Whenever a line carries the word "clasa", pull it out of the entries.
*** Dataset excerpts ***
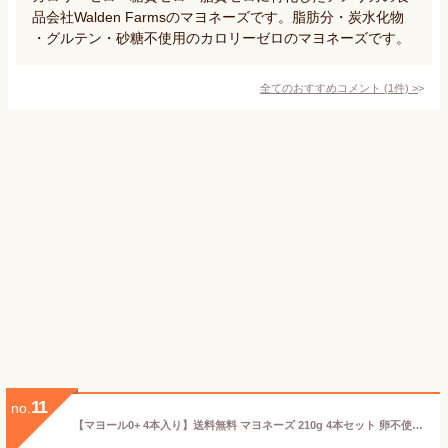
品会社Walden Farmsのマヨネーズです。脂肪分・炭水化物
・グルテン・砂糖不使用のカロリーゼロのマヨネーズです。
全てのおすすめコメント
(
1
件)
>
11
no.
【マヨール0+ 4本入り】送料無料 マヨネーズ 210g 4本セット 卵不使用 豆乳マヨネーズ コレステロール0 大豆 ヘルシー 健康 ドレッシング こんにゃく 蒟蒻屋本舗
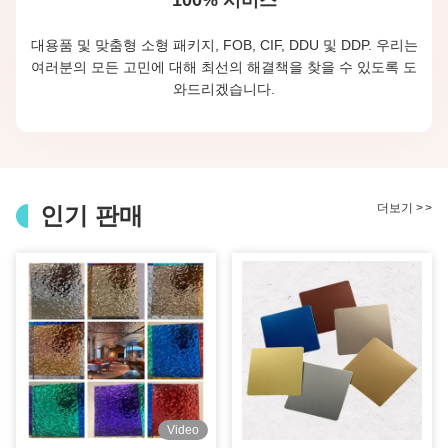
대용품 및 맞춤형 소형 패키지, FOB, CIF, DDU 및 DDP. 우리는
여러분의 모든 고민에 대해 최선의 해결책을 찾을 수 있도록 도
와드리겠습니다.
더보기
>
>
인기 판매
Video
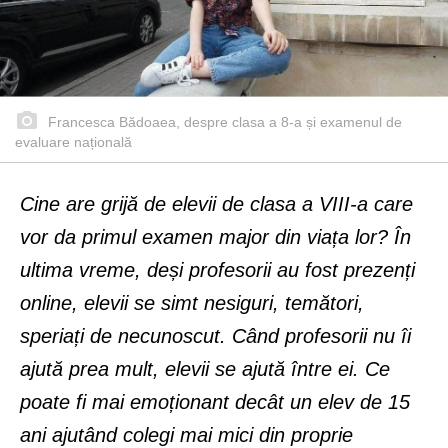
Francesca Bădoaea, despre clasa a 8-a și examenul de
evaluare națională
Cine are grijă de elevii de clasa a VIII-a care
vor da primul examen major din viața lor? În
ultima vreme, deși profesorii au fost prezenți
online, elevii se simt nesiguri, temători,
speriați de necunoscut. Când profesorii nu îi
ajută prea mult, elevii se ajută între ei. Ce
poate fi mai emoționant decât un elev de 15
ani ajutând colegi mai mici din proprie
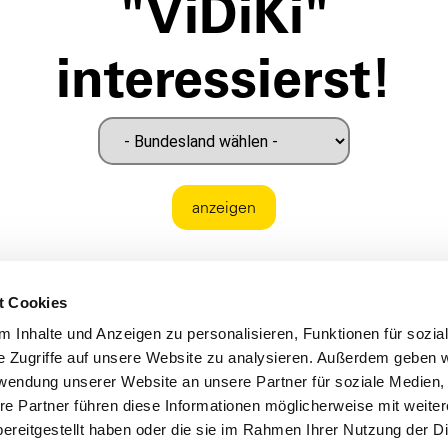
"ViDiKi"
interessierst!
anzeigen
t Cookies
 Inhalte und Anzeigen zu personalisieren, Funktionen für sozia
e Zugriffe auf unsere Website zu analysieren. Außerdem geben w
rwendung unserer Website an unsere Partner für soziale Medien
re Partner führen diese Informationen möglicherweise mit weite
ereitgestellt haben oder die sie im Rahmen Ihrer Nutzung der D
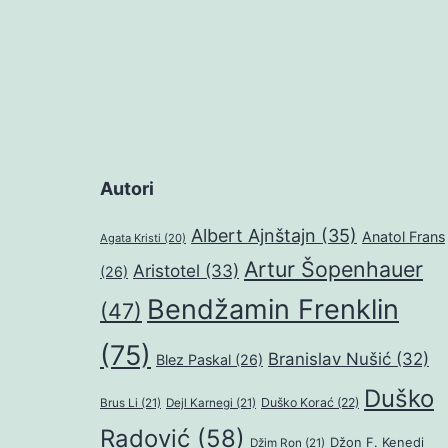
Autori
Albert Ajnštajn
(35)
Anatol Frans
Agata Kristi
(20)
Artur Šopenhauer
Aristotel
(33)
(26)
Bendžamin Frenklin
(47)
(75)
Branislav Nušić
(32)
Blez Paskal
(26)
Duško
Duško Korać
(22)
Brus Li
(21)
Dejl Karnegi
(21)
Radović
(58)
Džon F. Kenedi
Džim Ron
(21)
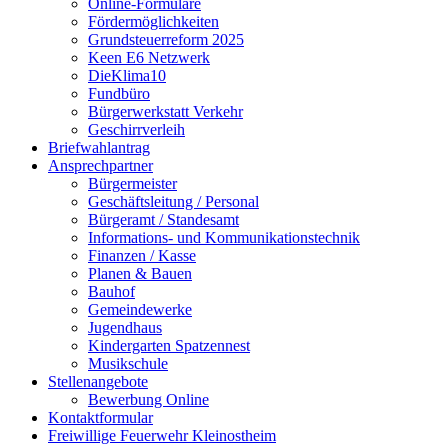
Online-Formulare
Fördermöglichkeiten
Grundsteuerreform 2025
Keen E6 Netzwerk
DieKlima10
Fundbüro
Bürgerwerkstatt Verkehr
Geschirrverleih
Briefwahlantrag
Ansprechpartner
Bürgermeister
Geschäftsleitung / Personal
Bürgeramt / Standesamt
Informations- und Kommunikationstechnik
Finanzen / Kasse
Planen & Bauen
Bauhof
Gemeindewerke
Jugendhaus
Kindergarten Spatzennest
Musikschule
Stellenangebote
Bewerbung Online
Kontaktformular
Freiwillige Feuerwehr Kleinostheim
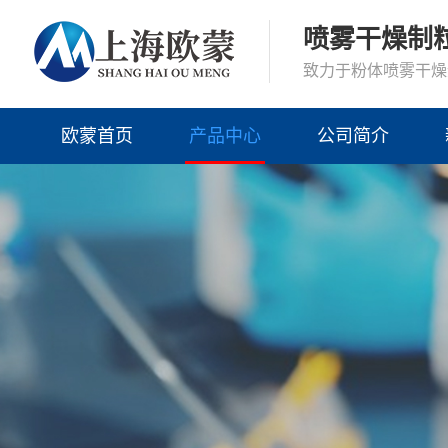
喷雾干燥制
致力于粉体喷雾干燥
欧蒙首页
产品中心
公司简介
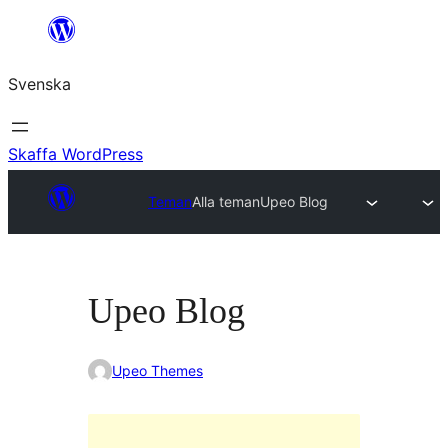
Hoppa
till
Svenska
innehåll
Skaffa WordPress
Teman
Alla teman
Upeo Blog
Upeo Blog
Upeo Themes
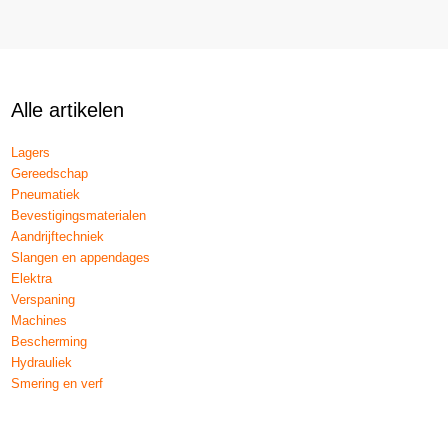
Alle artikelen
Lagers
Gereedschap
Pneumatiek
Bevestigingsmaterialen
Aandrijftechniek
Slangen en appendages
Elektra
Verspaning
Machines
Bescherming
Hydrauliek
Smering en verf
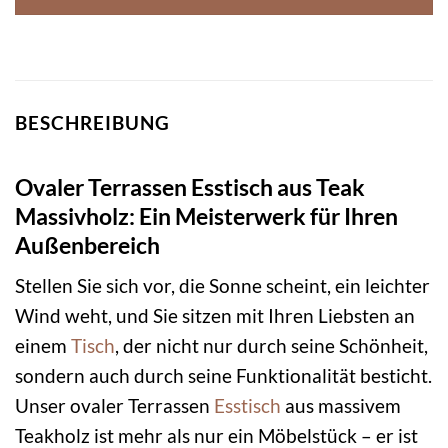
BESCHREIBUNG
Ovaler Terrassen Esstisch aus Teak
Massivholz: Ein Meisterwerk für Ihren
Außenbereich
Stellen Sie sich vor, die Sonne scheint, ein leichter
Wind weht, und Sie sitzen mit Ihren Liebsten an
einem
Tisch
, der nicht nur durch seine Schönheit,
sondern auch durch seine Funktionalität besticht.
Unser ovaler Terrassen
Esstisch
aus massivem
Teakholz ist mehr als nur ein Möbelstück – er ist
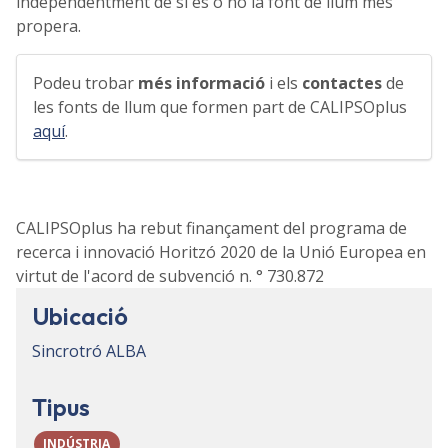
independentment de si és o no la font de llum més
propera.
Podeu trobar
més informació
i els
contactes
de
les fonts de llum que formen part de CALIPSOplus
aquí
.
CALIPSOplus ha rebut finançament del programa de
recerca i innovació Horitzó 2020 de la Unió Europea en
virtut de l'acord de subvenció n. ° 730.872
Ubicació
Sincrotró ALBA
Tipus
INDÚSTRIA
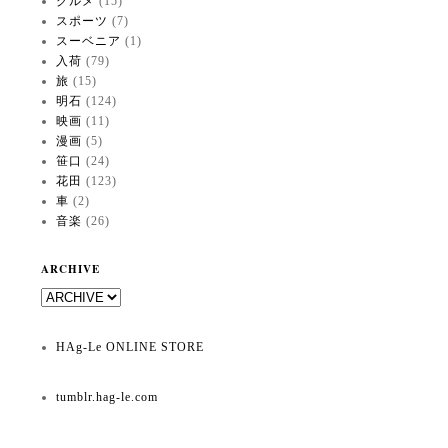
グルメ
(15)
スポーツ
(7)
スーベニア
(1)
入荷
(79)
旅
(15)
明石
(124)
映画
(11)
漫画
(5)
笹口
(24)
花田
(123)
車
(2)
音楽
(26)
ARCHIVE
HAg-Le ONLINE STORE
tumblr.hag-le.com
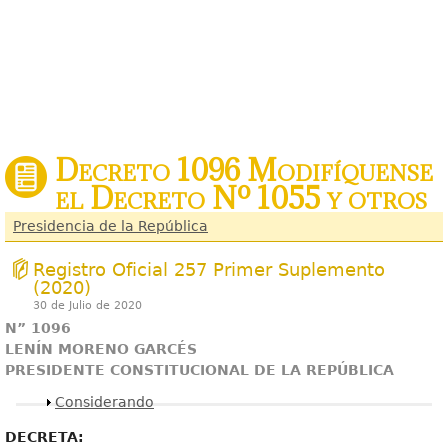
Decreto 1096 Modifíquense
el Decreto Nº 1055 y otros
Presidencia de la República
Registro Oficial 257 Primer Suplemento
(2020)
30 de Julio de 2020
N” 1096
LENÍN MORENO GARCÉS
PRESIDENTE CONSTITUCIONAL DE LA REPÚBLICA
Mostrar
Considerando
DECRETA:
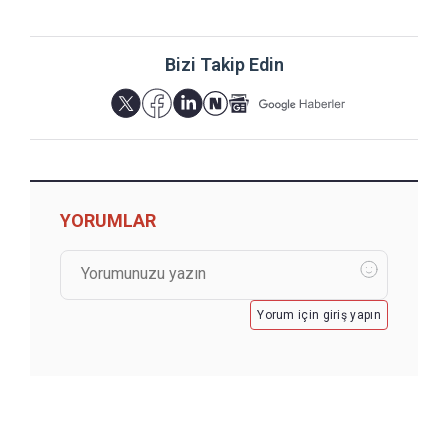
Bizi Takip Edin
YORUMLAR
Yorum için giriş yapın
*** End of Dataset excerpts ***
__Output of the task__:
Francesca Bădoaea, despre clasa a 8-a și examenul de
Cine are grijă de elevii de clasa a VIII-a care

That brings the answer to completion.